Satisfying, even if it is too sweet for me...
Oooh. just got a big sweet hit. I have to say that the aftertaste is a little too sickly sweet and in this respect it does kill the apple flavour a bit too much.
Overall, this cider clearly wasnt made with someone like me in mind. However, it is a pretty good cider despite this and made with care enough to ensure that its character comes before its sweetness.
Very good 78/100 for an English cider that is as good as many French cidres!
Tuesday, 5 July 2011
Another cider from Eu - a northern Normandy town pretty much right on the coast. Its a lovely place, with a great market that just seems to spread out all over the place. This came from a little shop though - not from the market. It looked like it fit all the criteria - an artisanal product, cidre fermier (farm cidre), and two bottles for just under a tenner (so not the cheap stuff!).

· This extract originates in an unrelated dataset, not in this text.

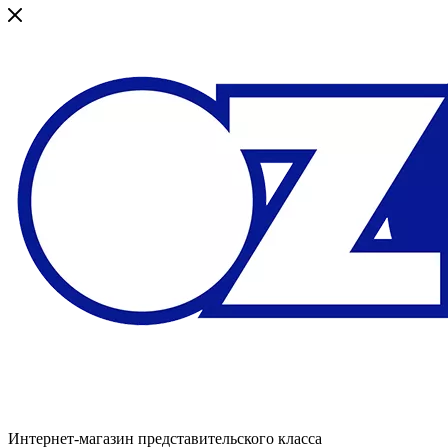
Интернет-магазин представительского класса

This cidre comes out as a beautiful golden drink with reasonably light carbonation (considering its other French counterparts!). However, its not an 'all then nothing' carbonation - it gently fizzes and pops away to itself in the background.
Shoving my nose in the glass (and being careful not to get it wet!), there is the bittersweet aroma found in many French cidres. This is something I am getting used to - to me it reflects the fact that they are (after all) heavily governed about what can go in as much as how they produce their cidre. Well, if they want a stamp of approval they are anyway. This produces a fairly consistent profile across each region.
I am not entirely convinced that is a good thing... though there are some benefits. However, I certainly wouldn't expect PGI to be as restrictive in the UK.
On taste, it is incredibly sweet... possibly a little too sweet for me, although the balance and flavour do come through (mainly on the aftertaste) and are a mellow cidery (if a tiny bit thin on the ground). However, it was a shame to have to work my way through the sweetness to find the character below it. How I wish the taste for cider would develop and people be less accepting of blindly sweet ciders and after something a little more complex!
I like it. Not as much as other French cidres but more than many. Asides the sweetness, I am a little worried it has been filtered too much, given its brightness and the loss of girth to its flavour. Which just goes to show that all the labels and guidance you get in purchasing a product may not always pay. On the whole though, lets just say its nice if you have a sweet tooth!
Saturday, 2 July 2011
No, I haven't been back to France... I brought some back with me with the idea of dipping into them from time to time.
This one was bought for me from a decent hyper marche. Having said previously that this is not the ideal place to buy cidre, this one carries the AOC label - a sign that what is in the bottle should be good... or at least as consistantly bad as everything else in that given area:-)
Being a 'Brut', means that it is about 4.5%, and has been produced in the 'bouche' style - similar to other ciders/cidres that have been keeved. It has a nice layer of sediment too, which is another good sign that it hasn't been filtered to death/
The cork didn't want to come out of the bottle at first, although it did with a good pop finally (I was getting worried it had gone flat). The cidre itself is a nice golden colour with a good fizz (generally that is what you want from French Cidre).What nose it has israther pleasant... just a bit too faint really. However, the cider is a nicely blended mixture of tannin and acid - although its rather too sweet for me and tastes just a little syruppy. The aftertaste is short too, although what there is of it is nicely cidery.
For me, this seems a little too manufactured. Its not horrible by any stretch...and I believe that the French manufactured ciders taste worse than the English ones - though maybe that is just cultural. But in all honesty its not the best French cidre I have tasted - even though its AOC.
It scored 65/100 which, for me, was fair.